- **PROBLEM DESCRIPTION**
Your answer must be an exact copy of the records below.
=== Section Start ===
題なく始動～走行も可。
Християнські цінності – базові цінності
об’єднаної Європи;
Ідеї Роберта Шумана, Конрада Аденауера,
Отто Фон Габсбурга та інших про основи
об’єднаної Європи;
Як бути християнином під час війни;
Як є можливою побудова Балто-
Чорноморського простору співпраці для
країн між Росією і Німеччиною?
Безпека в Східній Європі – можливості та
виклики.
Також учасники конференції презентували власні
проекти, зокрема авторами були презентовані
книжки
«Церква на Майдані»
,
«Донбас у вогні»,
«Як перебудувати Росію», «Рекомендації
=== Section End ===
- **RESPONSE**
題なく始動～走行も可。
Християнські цінності – базові цінності
об’єднаної Європи;
Ідеї Роберта Шумана, Конрада Аденауера,
Отто Фон Габсбурга та інших про основи
об’єднаної Європи;
Як бути християнином під час війни;
Як є можливою побудова Балто-
Чорноморського простору співпраці для
країн між Росією і Німеччиною?
Безпека в Східній Європі – можливості та
виклики.
Також учасники конференції презентували власні
проекти, зокрема авторами були презентовані
книжки
«Церква на Майдані»
,
«Донбас у вогні»,
«Як перебудувати Росію», «Рекомендації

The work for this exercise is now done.